Saved data entries:
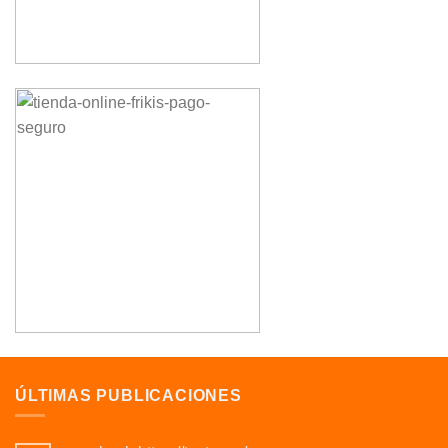
ÚLTIMAS PUBLICACIONES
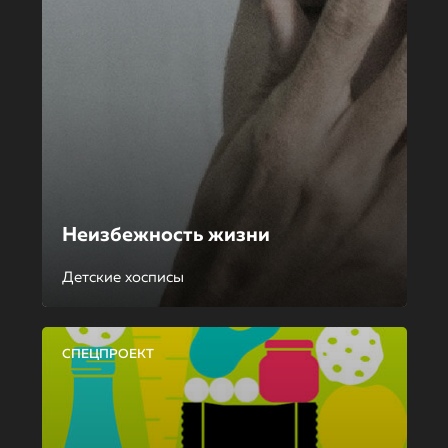
Неизбежность жизни
Детские хосписы
СПЕЦПРОЕКТ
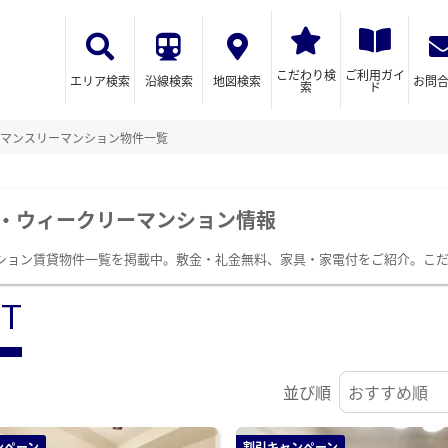
こだわり検
ご利用ガイ
エリア検索
沿線検索
地図検索
お問
索
ド
マンスリーマンション物件一覧
・ウィークリーマンション情報
ション賃貸物件一覧を掲載中。敷金・礼金無料、家具・家電付をご紹介。こ
ST
並び順
ンペーン
割引キャンペーン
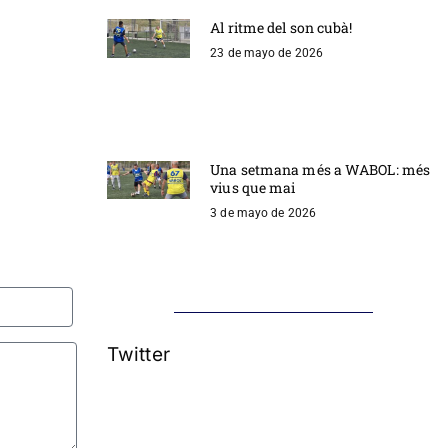
Al ritme del son cubà!
23 de mayo de 2026
Una setmana més a WABOL: més
vius que mai
3 de mayo de 2026
Twitter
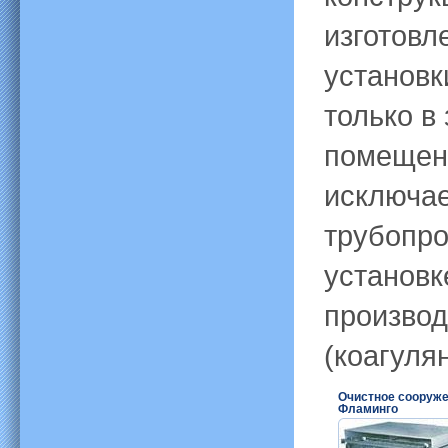
изготовл
установк
только в
помещени
исключае
трубопро
установк
производ
(коагулян
Очистное сооруже
Фламинго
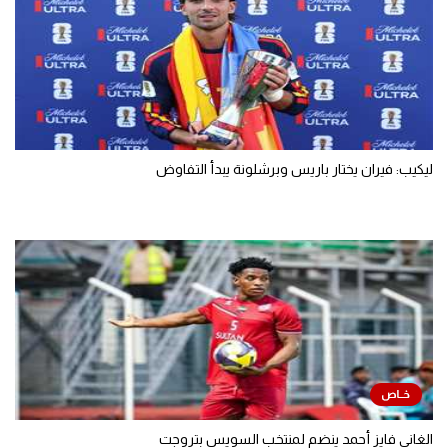
ليكيب: فيران يختار باريس وبرشلونة يبدأ التفاوض
الغاني فايز أحمد ينضم لمنتخب السويس بتروجت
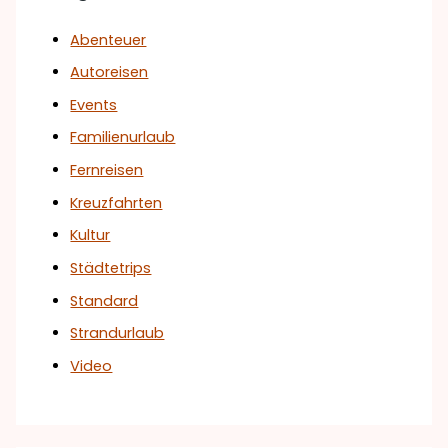
Abenteuer
Autoreisen
Events
Familienurlaub
Fernreisen
Kreuzfahrten
Kultur
Städtetrips
Standard
Strandurlaub
Video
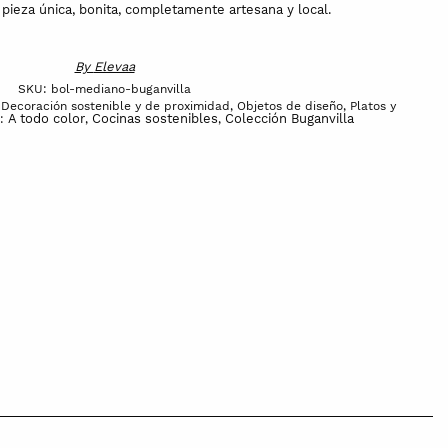
 pieza única, bonita, completamente artesana y local.
By
Elevaa
SKU:
bol-mediano-buganvilla
,
Decoración sostenible y de proximidad
,
Objetos de diseño
,
Platos y
A todo color
Cocinas sostenibles
Colección Buganvilla
s:
,
,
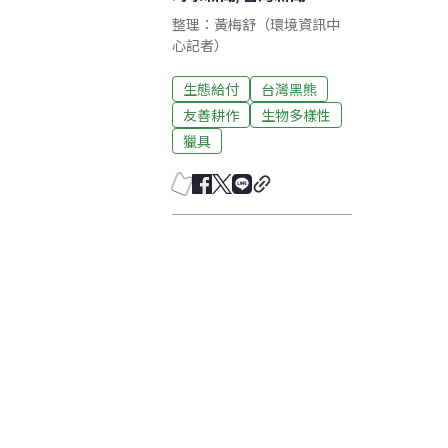
整理：黃梅舒（環境資訊中
心記者）
生態給付
台灣黑熊
友善耕作
生物多樣性
獵具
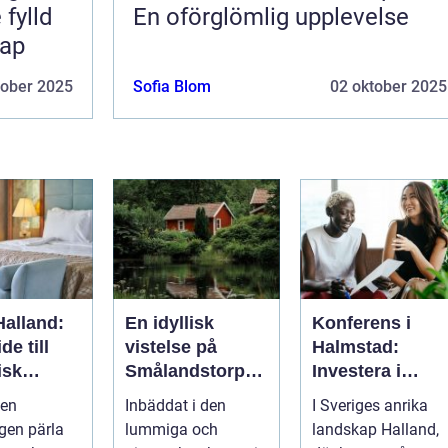
 fylld
En oförglömlig upplevelse
kap
tober 2025
Sofia Blom
02 oktober 2025
Halland:
En idyllisk
Konferens i
de till
vistelse på
Halmstad:
isk
Smålandstorpet
Investera i
ervistels
En oas för
inspiration och
 en
Inbäddat i den
I Sveriges anrika
sinnet på
effektivitet
gen pärla
lummiga och
landskap Halland,
svenska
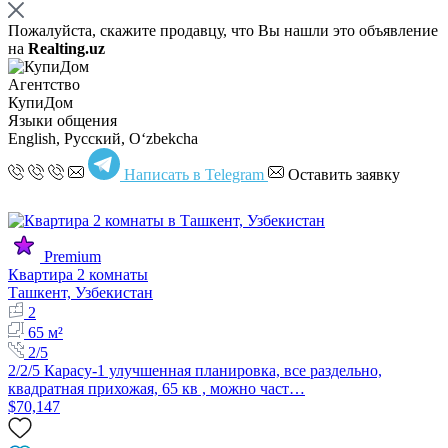
Пожалуйста, скажите продавцу, что Вы нашли это объявление
на
Realting.uz
Агентство
КупиДом
Языки общения
English, Русский, Oʻzbekcha
Написать в Telegram
Оставить заявку
Premium
Квартира 2 комнаты
Ташкент, Узбекистан
2
65 м²
2/5
2/2/5 Карасу-1 улучшенная планировка, все раздельно,
квадратная прихожая, 65 кв , можно част…
$70,147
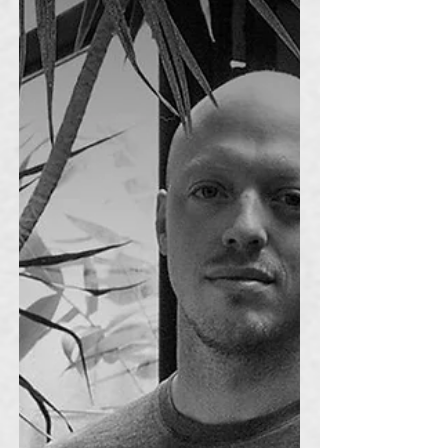
un espacio que invita al público a ser
parte de la selección. Casa escalera se
lleva este reconocimiento para la
categoría Single-Family Houses.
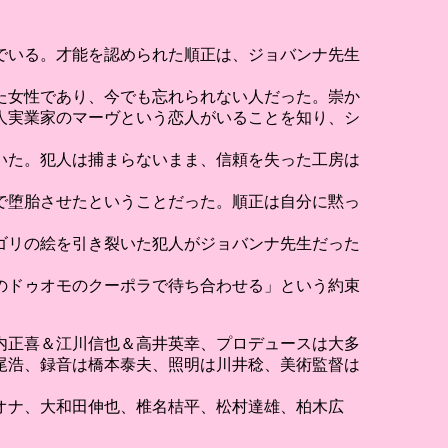
でいる。才能を認められた順正は、ジョバンナ先生
た女性であり、今でも忘れられない人だった。崇か
人実業家のマーヴという恋人がいることを知り、シ
いた。犯人は捕まらないまま、信頼を失った工房は
で堕胎させたということだった。順正は自分に黙っ
ゴリの絵を引き裂いた犯人がジョバンナ先生だった
ェのドゥオモのクーポラで待ち合わせる」という約束
内正喜＆江川信也＆高井英幸、プロデュースは大多
尾浩、録音は橋本泰夫、照明は川井稔、美術監督は
オナ、大和田伸也、椎名桔平、松村達雄、柏木広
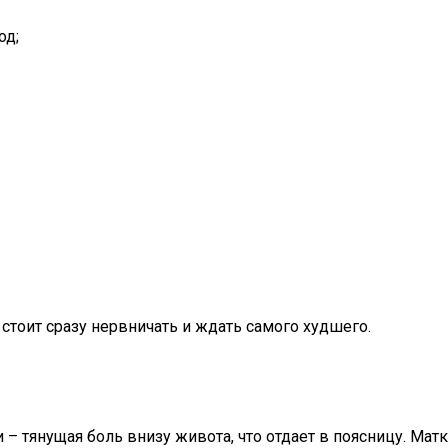
од;
стоит сразу нервничать и ждать самого худшего.
– тянущая боль внизу живота, что отдает в поясницу. Мат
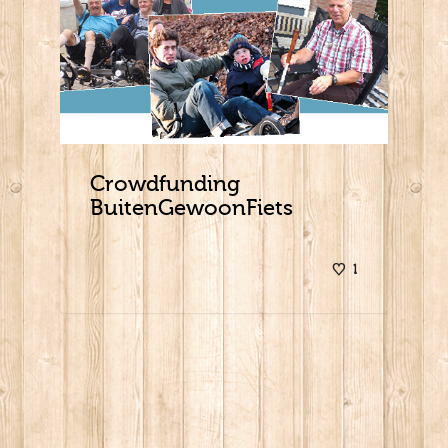
Crowdfunding
BuitenGewoonFiets
1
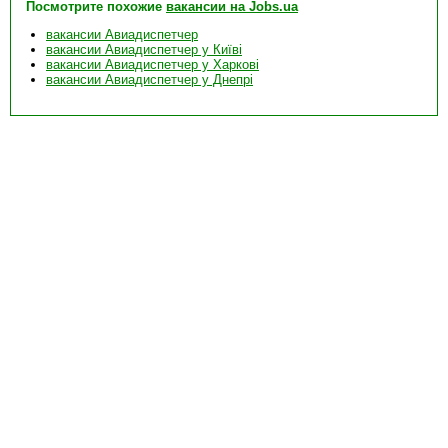
Посмотрите похожие
вакансии на Jobs.ua
вакансии Авиадиспетчер
вакансии Авиадиспетчер у Київі
вакансии Авиадиспетчер у Харкові
вакансии Авиадиспетчер у Днепрі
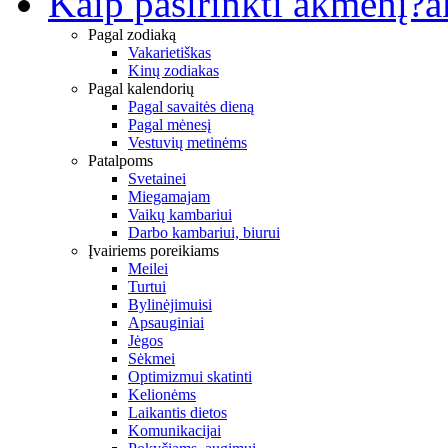
Kaip pasirinkti akmenį?
a
Pagal zodiaką
Vakarietiškas
Kinų zodiakas
Pagal kalendorių
Pagal savaitės dieną
Pagal mėnesį
Vestuvių metinėms
Patalpoms
Svetainei
Miegamajam
Vaikų kambariui
Darbo kambariui, biurui
Įvairiems poreikiams
Meilei
Turtui
Bylinėjimuisi
Apsauginiai
Jėgos
Sėkmei
Optimizmui skatinti
Kelionėms
Laikantis dietos
Komunikacijai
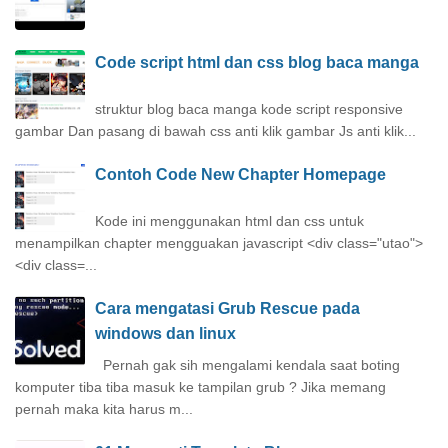
Code script html dan css blog baca manga
struktur blog baca manga kode script responsive
gambar Dan pasang di bawah css anti klik gambar Js anti klik...
Contoh Code New Chapter Homepage
Kode ini menggunakan html dan css untuk
menampilkan chapter mengguakan javascript <div class="utao">
<div class=...
Cara mengatasi Grub Rescue pada
windows dan linux
Pernah gak sih mengalami kendala saat boting
komputer tiba tiba masuk ke tampilan grub ? Jika memang
pernah maka kita harus m...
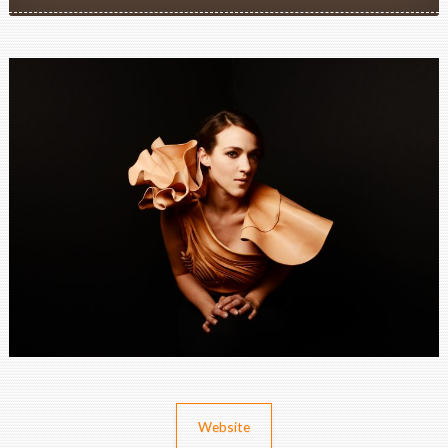
Website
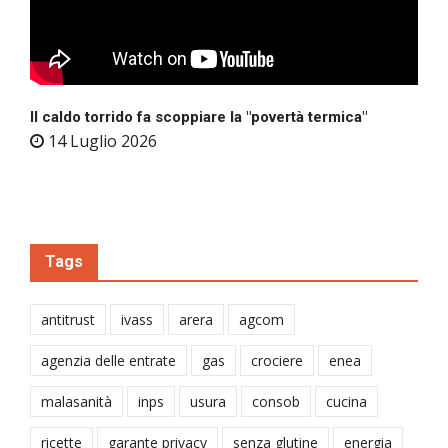
Il caldo torrido fa scoppiare la "povertà termica"
14 Luglio 2026
Tags
antitrust
ivass
arera
agcom
agenzia delle entrate
gas
crociere
enea
malasanità
inps
usura
consob
cucina
ricette
garante privacy
senza glutine
energia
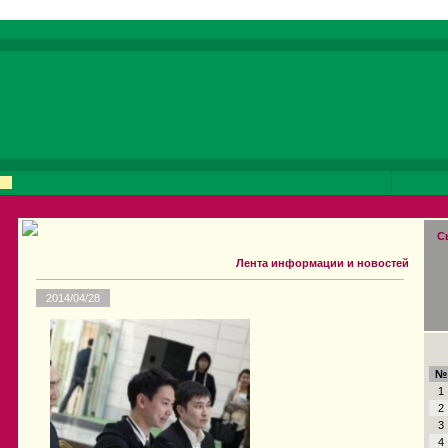
С
Лента информации и новостей
2014/04/28
№
1
2
3
4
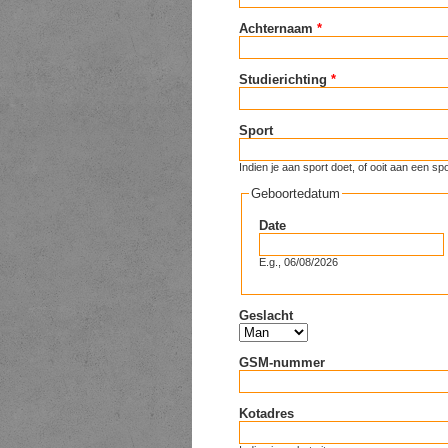
Achternaam
*
Studierichting
*
Sport
Indien je aan sport doet, of ooit aan een
Geboortedatum
Date
E.g., 06/08/2026
Geslacht
GSM-nummer
Kotadres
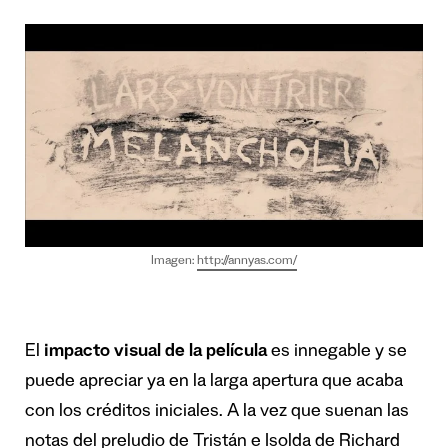
Imagen:
http://annyas.com/
El
impacto visual de la película
es innegable y se
puede apreciar ya en la larga apertura que acaba
con los créditos iniciales. A la vez que suenan las
notas del preludio de Tristán e Isolda de Richard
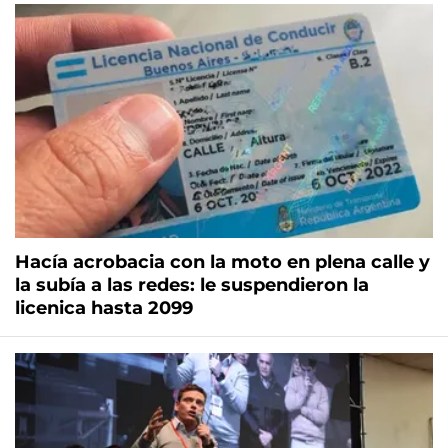
Hacía acrobacia con la moto en plena calle y
la subía a las redes: le suspendieron la
licenica hasta 2099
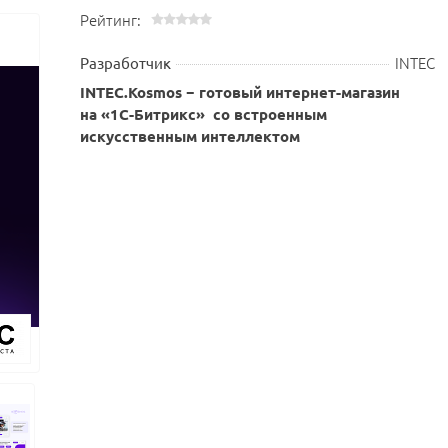
Рейтинг:
INTEC
Разработчик
INTEC.Kosmos − готовый интернет-магазин
на «1С-Битрикс» со встроенным
искусственным интеллектом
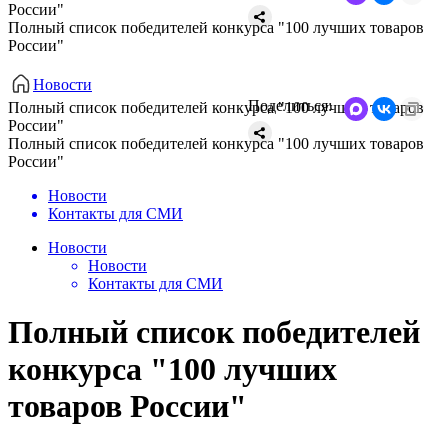
России"
Полный список победителей конкурса "100 лучших товаров
России"
Новости
Поделиться:
Полный список победителей конкурса "100 лучших товаров
России"
Полный список победителей конкурса "100 лучших товаров
России"
Новости
Контакты для СМИ
Новости
Новости
Контакты для СМИ
Полный список победителей
конкурса "100 лучших
товаров России"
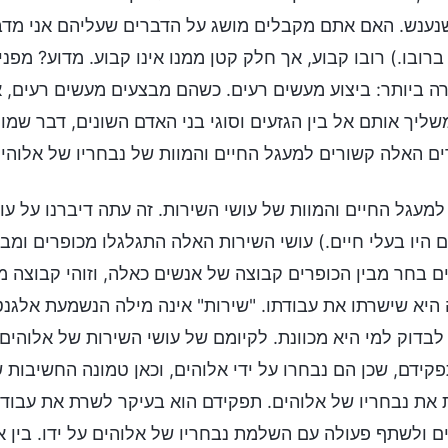
נענש. האם אתם מקבלים מושג על הדברים שעליהם אני מדבר
ברובו.) רובו קבוע, אך חלק קטן ממנו אינו קבוע. מדוע? מפ
ה ביותר: ביצוע מעשים רעים. כשהם מבצעים מעשים רעים, אל
שליך אותם אל בין הגזעים וסוגי בני האדם השונים, דבר שמ
ם האלה קשורים למעגל החיים והמוות של נבחריו של אלוהים
למעגל החיים והמוות של עושי השירות. זה עתה דיברנו על ע
 היו בעלי חיים.) עושי השירות האלה התגלגלו מכופרים ומב
ם בחר מבין הכופרים קבוצה של אנשים כאלה, וזוהי קבוצה 
היא שישרתו את עבודתו. "שירות" אינה מילה הנשמעת אלגנטי
 לבדוק למי היא מכוונת. לקיומם של עושי השירות של אלוהים
קידם, שכן הם נבחרו על ידי אלוהים, וכאן טמונה החשיבות 
את נבחריו של אלוהים. תפקידם הוא בעיקר לשרת את עבודת
ם ולשתף פעולה עם השלמת נבחריו של אלוהים על ידו. בין 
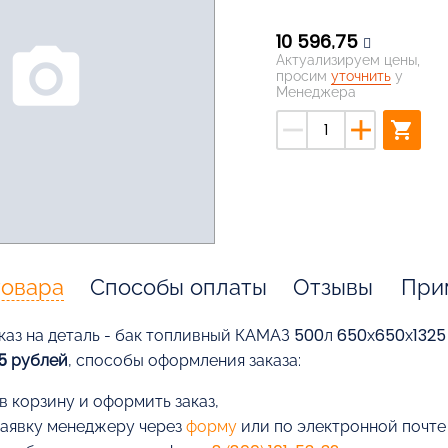
10 596,75
photo_camera
Актуализируем цены,
просим
уточнить
у
Менеджера
remove
add
shopping_cart
товара
Способы оплаты
Отзывы
При
каз на деталь - бак топливный КАМАЗ 500л 650х650х1325 в
75 рублей
, способы оформления заказа:
в корзину и оформить заказ,
заявку менеджеру через
форму
или по электронной почт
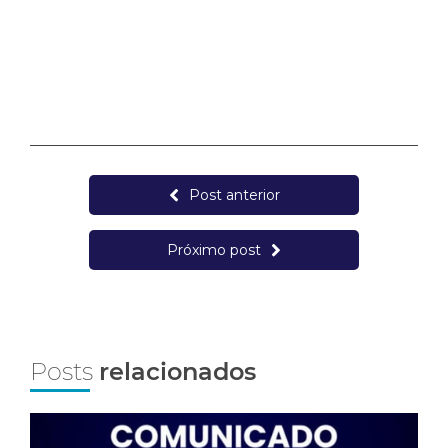
Post anterior
Próximo post
Posts
relacionados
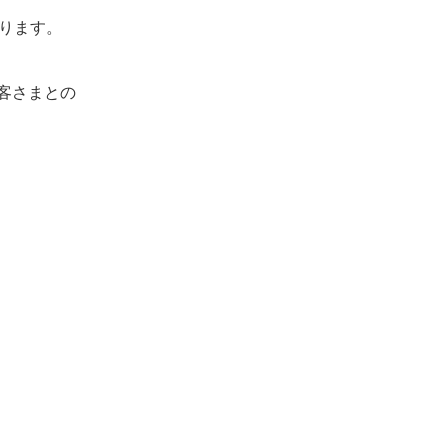
ります。
客さまとの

*ACTION ITEM*.
Your answer should consist of the lines above between those holding "Pagal zodiaką" and "struktur blog baca", inclusive, reproduced word for word and without pictures.

*EXPECTED OUTPUT*.
Pagal zodiaką
Vakarietiškas
Kinų zodiakas
Pagal kalendorių
Pagal savaitės dieną
Pagal mėnesį
Vestuvių metinėms
Patalpoms
Svetainei
Miegamajam
Vaikų kambariui
Darbo kambariui, biurui
Įvairiems poreikiams
Meilei
Turtui
Bylinėjimuisi
Apsauginiai
Jėgos
Sėkmei
Optimizmui skatinti
Kelionėms
Laikantis dietos
Komunikacijai
Code script html dan css blog baca manga
struktur blog baca manga kode script responsive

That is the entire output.